TASK DIRECTIONS
All records below are to be set down precisely as written, excluding pictures.

[Page-level text extractions]
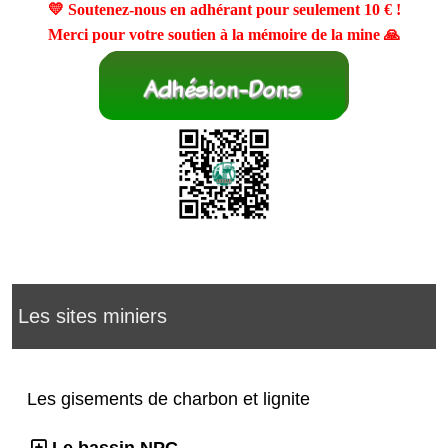
💛 Soutenez-nous en adhérant pour seulement
10 €
!
Merci pour votre soutien à la mémoire de la mine 🙏
Les sites miniers
Les gisements de charbon et lignite
Le bassin NPC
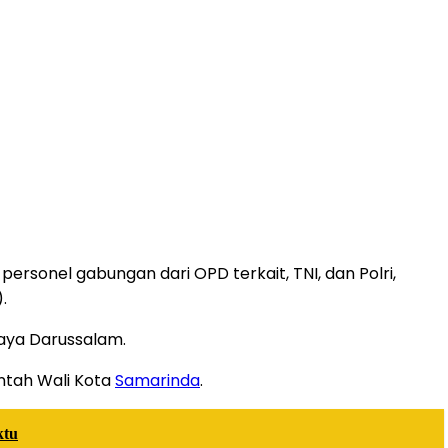
personel gabungan dari OPD terkait, TNI, dan Polri,
.
Raya Darussalam.
intah Wali Kota
Samarinda
.
ktu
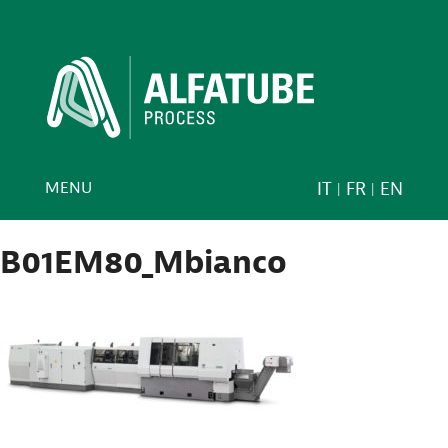
MENU
IT
FR
EN
B01EM80_Mbianco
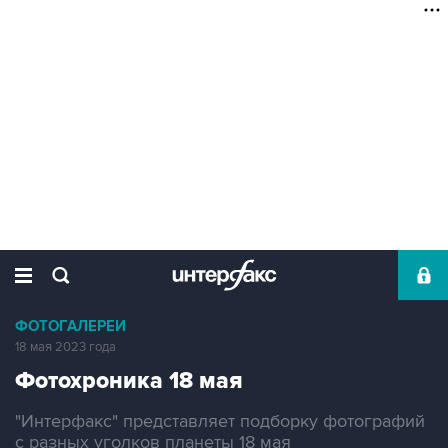
ФОТОГАЛЕРЕИ
18 мая 2023 года
Фотохроника 18 мая
"Интерфакс" представляет подборку фотографий
с разных уголков планеты 18 мая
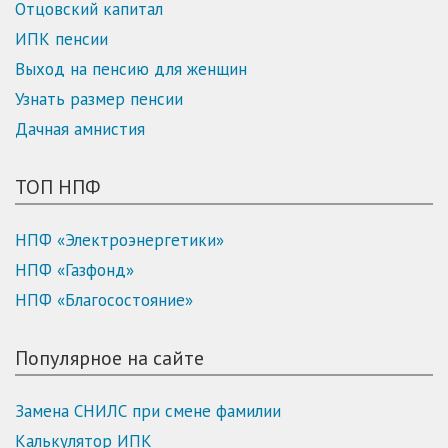
Отцовский капитал
ИПК пенсии
Выход на пенсию для женщин
Узнать размер пенсии
Дачная амнистия
ТОП НПФ
НПФ «Электроэнергетики»
НПФ «Газфонд»
НПФ «Благосостояние»
Популярное на сайте
Замена СНИЛС при смене фамилии
Калькулятор ИПК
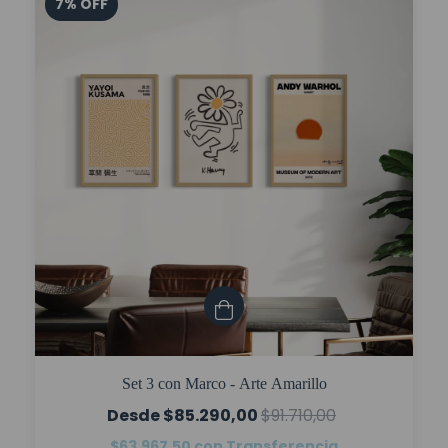
7
%
OFF
Set 3 con Marco - Arte Amarillo
$85.290,00
$91.710,00
$63.967,50
con
Transferencia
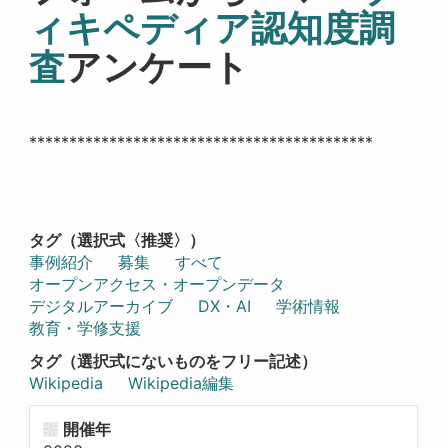
ィキペディア認知度調
査
アンケート
*******************************************
タグ（選択式〈推奨〉）
事例紹介
募集
すべて
オープンアクセス・オープンデータ
デジタルアーカイブ
DX・AI
学術情報
教育・学修支援
タグ（選択式にないものをフリー記述）
Wikipedia
Wikipedia編集
開催年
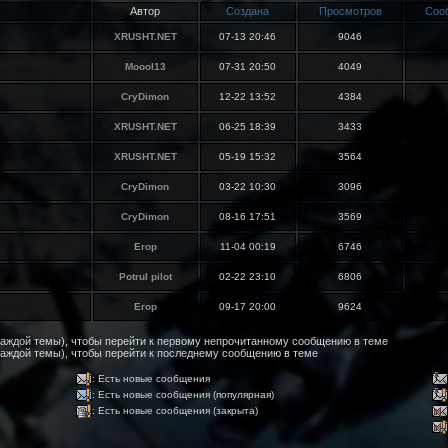
Автор
Cоздана
Просмотров
Соо
XRUSHT.NET
07-13 20:46
9046
Moool13
07-31 20:50
4049
CryDimon
12-22 13:52
4384
XRUSHT.NET
06-25 18:39
3433
XRUSHT.NET
05-19 15:32
3564
CryDimon
03-22 10:30
3096
CryDimon
08-16 17:51
3569
Егор
11-04 00:19
6746
Potrul pilot
02-22 23:10
6806
Егор
09-17 20:00
9624
 каждой темы), чтобы перейти к первому непрочитанному сообщению в теме
каждой темы), чтобы перейти к последнему сообщению в теме
: Есть новые сообщения
: Есть новые сообщения (популярная)
: Есть новые сообщения (закрыта)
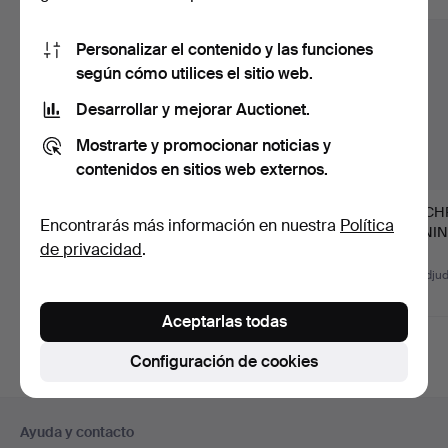
Personalizar el contenido y las funciones
según cómo utilices el sitio web.
Desarrollar y mejorar Auctionet.
Mostrarte y promocionar noticias y
contenidos en sitios web externos.
104
.
PEDESTALES,
150
.
ENFRIADOR DE
54
.
CH
Encontrarás más información en nuestra
Política
pareja, probablemente
VINO, Jorge III,
LINNIN
de privacidad
.
Rusia/Pa…
Inglaterra h…
Estoco
Vendido
Vendido
No adju
4.833 USD
2.391 USD
-
Aceptarlas todas
Configuración de cookies
Navegación
Ayuda y contacto
en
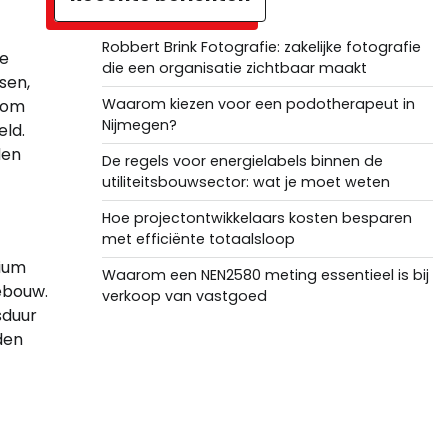
Robbert Brink Fotografie: zakelijke fotografie
ne
die een organisatie zichtbaar maakt
sen,
Waarom kiezen voor een podotherapeut in
 om
Nijmegen?
eld.
den
De regels voor energielabels binnen de
utiliteitsbouwsector: wat je moet weten
Hoe projectontwikkelaars kosten besparen
met efficiënte totaalsloop
nium
Waarom een NEN2580 meting essentieel is bij
ebouw.
verkoop van vastgoed
sduur
den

RESPONSE TO THIS EXERCISE
💛 Soutenez-nous en adhérant pour seulement
10 €
!
Merci pour votre soutien à la mémoire de la mine 🙏
Les sites miniers
Les gisements de charbon et lignite
Le bassin NPC
personel gabungan dari OPD terkait, TNI, dan Polri,
.
Raya Darussalam.
intah Wali Kota
Samarinda
.
ktu
MENU
IT
FR
EN
B01EM80_Mbianco
ФОТОГАЛЕРЕИ
18 мая 2023 года
Фотохроника 18 мая
"Интерфакс" представляет подборку фотографий
с разных уголков планеты 18 мая
Отцовский капитал
ИПК пенсии
Выход на пенсию для женщин
Узнать размер пенсии
Дачная амнистия
ТОП НПФ
НПФ «Электроэнергетики»
НПФ «Газфонд»
НПФ «Благосостояние»
Популярное на сайте
Замена СНИЛС при смене фамилии
Калькулятор ИПК
7
%
OFF
Set 3 con Marco - Arte Amarillo
$85.290,00
$91.710,00
$63.967,50
con
Transferencia
ィキペディア認知度調
査
アンケート
*******************************************
タグ（選択式〈推奨〉）
事例紹介
募集
すべて
オープンアクセス・オープンデータ
デジタルアーカイブ
DX・AI
学術情報
教育・学修支援
タグ（選択式にないものをフリー記述）
Wikipedia
Wikipedia編集
開催年
Автор
Cоздана
Просмотров
Соо
XRUSHT.NET
07-13 20:46
9046
Moool13
07-31 20:50
4049
CryDimon
12-22 13:52
4384
XRUSHT.NET
06-25 18:39
3433
XRUSHT.NET
05-19 15:32
3564
CryDimon
03-22 10:30
3096
CryDimon
08-16 17:51
3569
Егор
11-04 00:19
6746
Potrul pilot
02-22 23:10
6806
Егор
09-17 20:00
9624
 каждой темы), чтобы перейти к первому непрочитанному сообщению в теме
каждой темы), чтобы перейти к последнему сообщению в теме
: Есть новые сообщения
: Есть новые сообщения (популярная)
: Есть новые сообщения (закрыта)
Personalizar el contenido y las funciones
según cómo utilices el sitio web.
Desarrollar y mejorar Auctionet.
Mostrarte y promocionar noticias y
contenidos en sitios web externos.
104
.
PEDESTALES,
150
.
ENFRIADOR DE
54
.
CH
Encontrarás más información en nuestra
Política
pareja, probablemente
VINO, Jorge III,
LINNIN
de privacidad
.
Rusia/Pa…
Inglaterra h…
Estoco
Vendido
Vendido
No adju
4.833 USD
2.391 USD
-
Aceptarlas todas
Configuración de cookies
Navegación
Ayuda y contacto
en
Robbert Brink Fotografie: zakelijke fotografie
ne
die een organisatie zichtbaar maakt
sen,
Waarom kiezen voor een podotherapeut in
 om
Nijmegen?
eld.
den
De regels voor energielabels binnen de
utiliteitsbouwsector: wat je moet weten
Hoe projectontwikkelaars kosten besparen
met efficiënte totaalsloop
nium
Waarom een NEN2580 meting essentieel is bij
ebouw.
verkoop van vastgoed
sduur
den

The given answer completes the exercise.